Mansfield’s Russian Influences
Writer Bill Direen presented the following paper at a conference on Katherine Mansfield in Menton, France earlier this year.
Alfred Orage was Katherine Mansfield’s principal mentor in the craft of writing. When they first met, as early as 1910, Orage had been editing The New Age for three years, and with his help she rented a 2-roomed flat in Chelsea. Orage and the writer Beatrice Hastings had to be “cruel to be kind” to Mansfield, but she responded well to their harsh treatment. Orage’s influence endured right up to the time of her death.

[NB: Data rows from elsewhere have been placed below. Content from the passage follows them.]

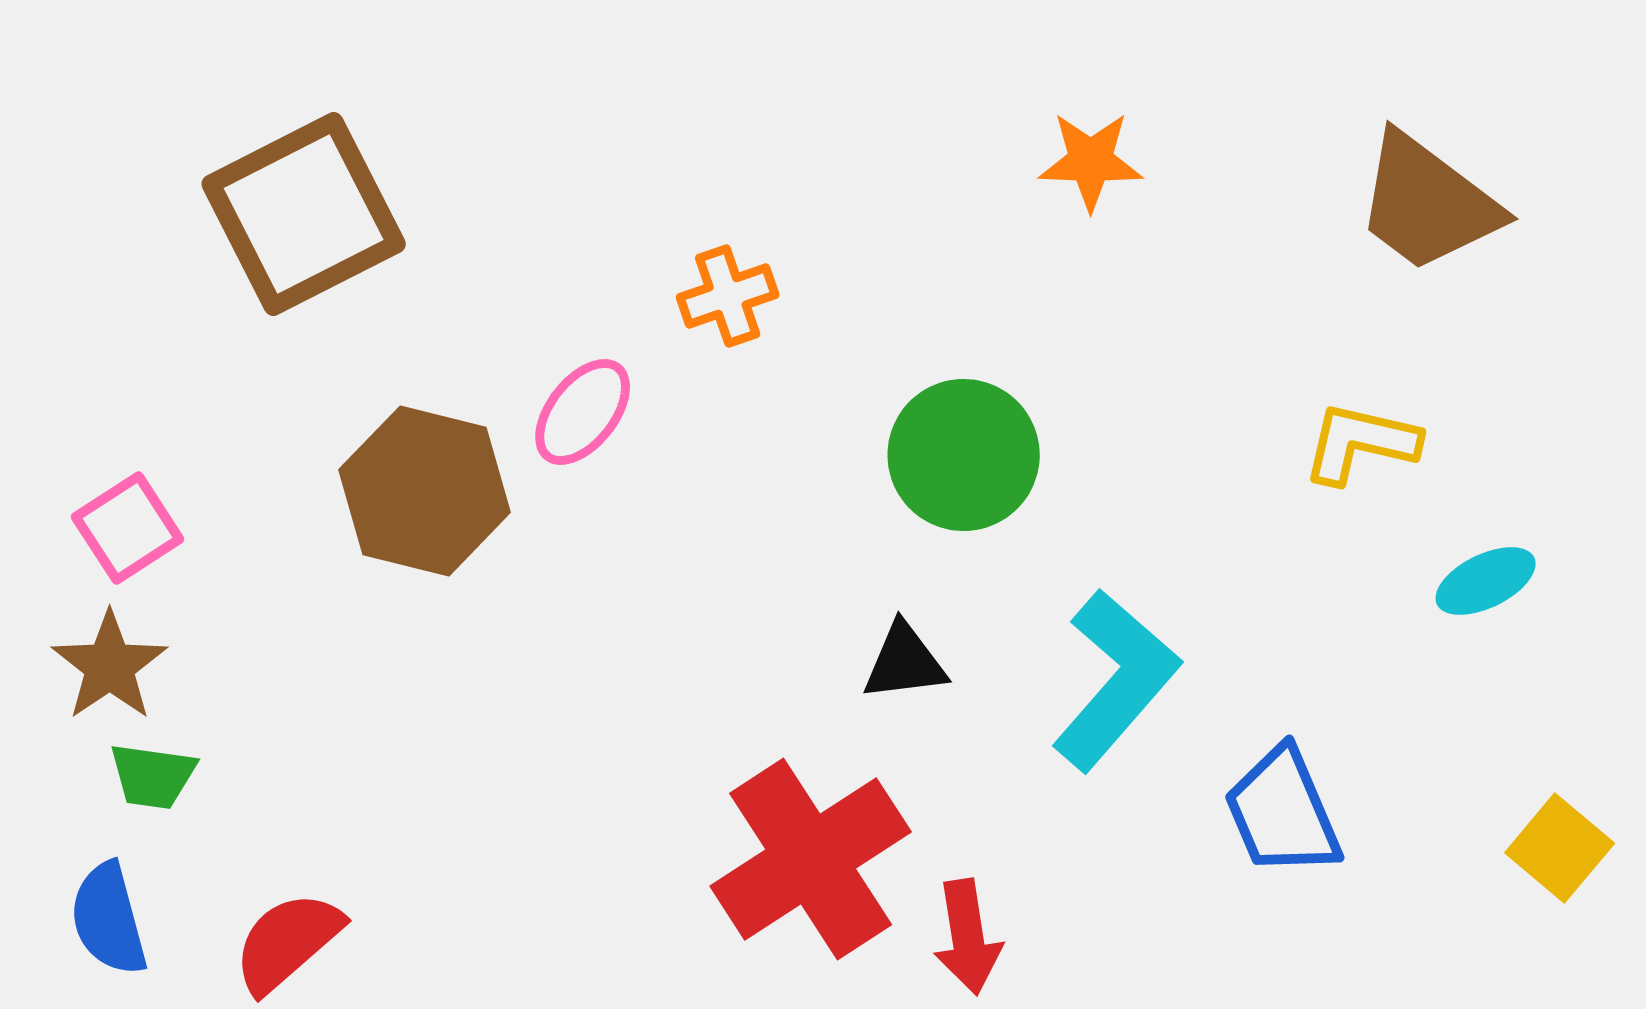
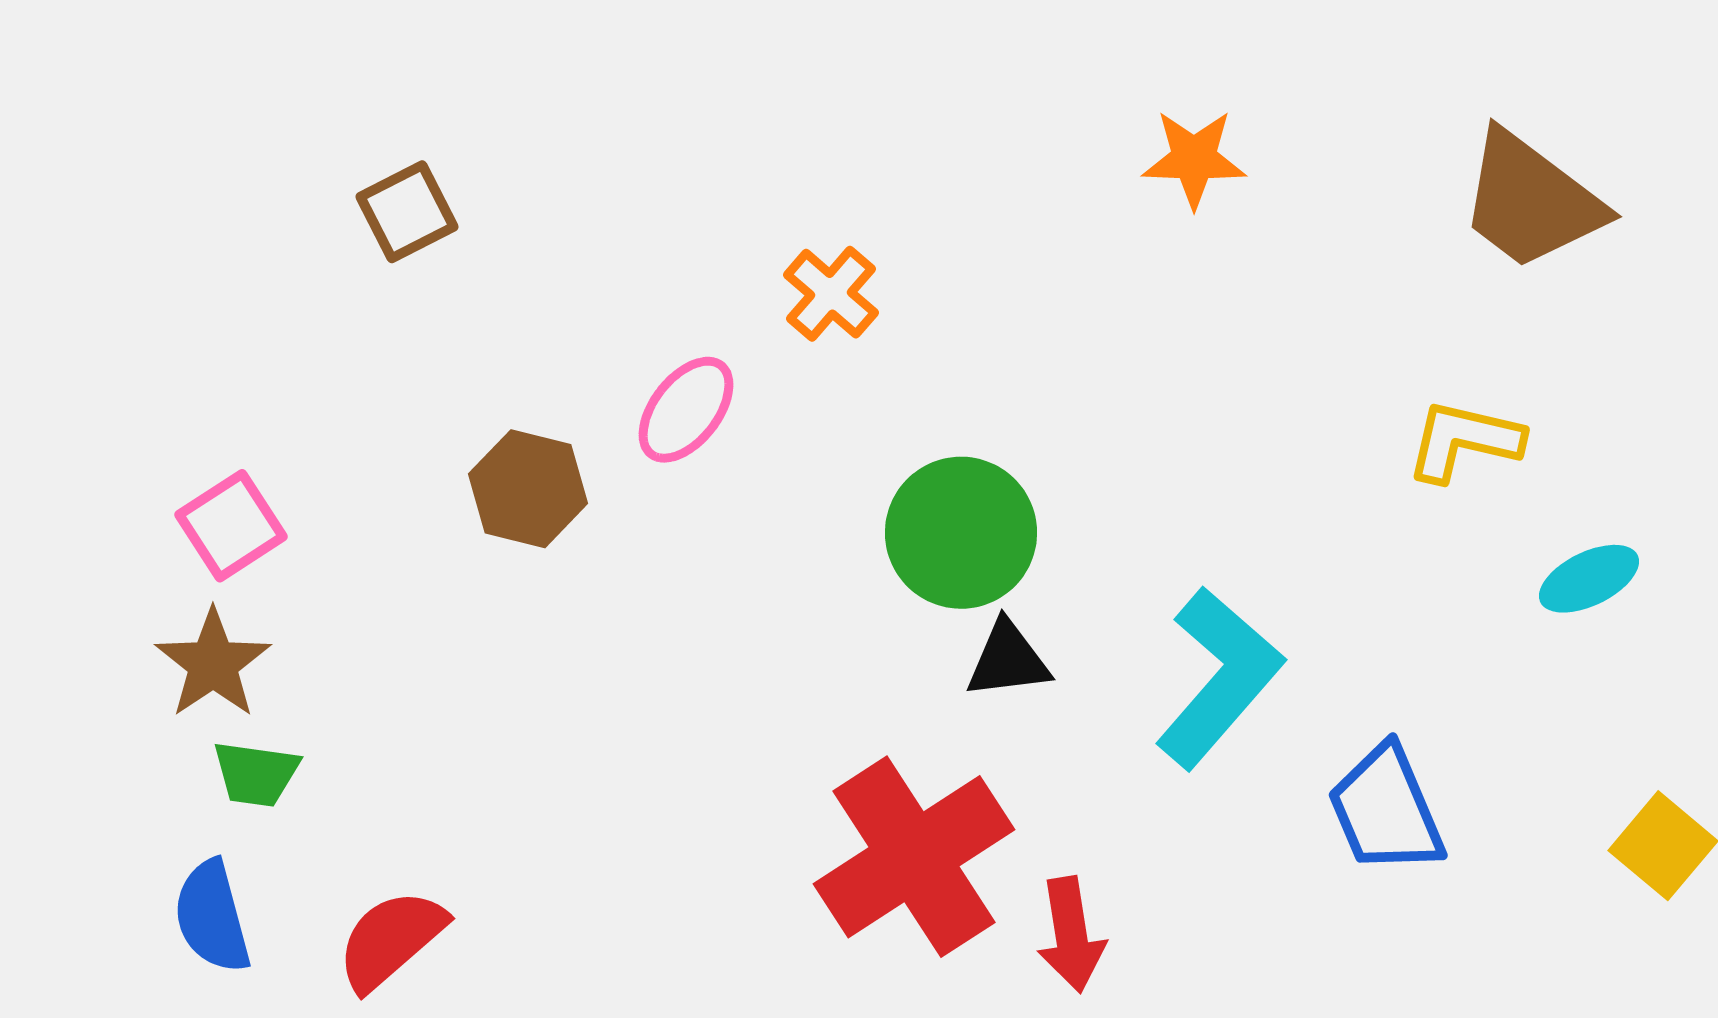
brown square: (304, 214) -> (407, 212), size x0.5
orange cross: (728, 296) -> (831, 294), turned -30
green circle: (964, 455) -> (961, 533), moved
brown hexagon: (425, 491) -> (528, 489), size x0.7

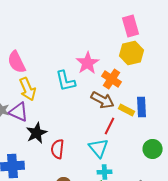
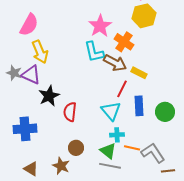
pink semicircle: (17, 62) -> (29, 25), turned -125
cyan L-shape: (66, 81) -> (94, 52), moved
blue rectangle: (142, 107) -> (139, 106), moved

In 1914, Orage met the Russian mystic P. D. Ouspenski, who was to have a big influence on both Orage’s and Mansfield’s philosophies of art and life; at the same time, the translation of Russian authors into English was in full swing. John Middleton Murry and Samuel Solomonovich Koteliansky were working on Chekhov’s The Bet & Other Stories (1915), Murry would publish an introduction to Dostoevski in 1916, Koteliansky worked with Leonard and Virginia Woolf, Murry, Gilbert Cannan and Mansfield herself to collaborate on and perfect his translations of Russian authors. The race was on for publication. Constance Garnett would “pip” Koteliansky and Mansfield’s translation of Chekhov’s letters “at the post” in 1920 — a big disappointment to both ‘Kot’ and to Mansfield. Katherine Mansfield was reading Russian literature, and even dreaming of it, from 1907 to 1922.